▼▼▼
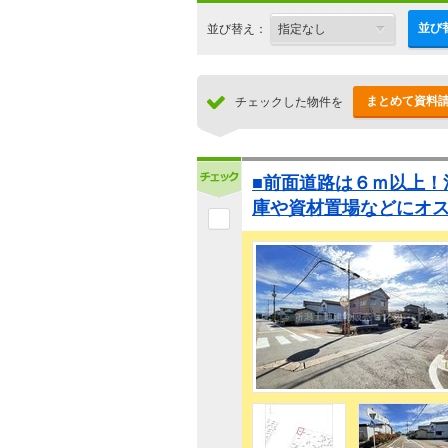
並び
並び替え：
まとめて資料
チェックした物件を
■前面道路は６ｍ以上！
庫や資材置場などにオ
▲▲▲
**WORK INSTRUCTIONS**
Output everything in the records exactly, leaving pictures out.

**EXERCISE OUTPUT**
並び
並び替え：
まとめて資料
チェックした物件を
■前面道路は６ｍ以上！
庫や資材置場などにオ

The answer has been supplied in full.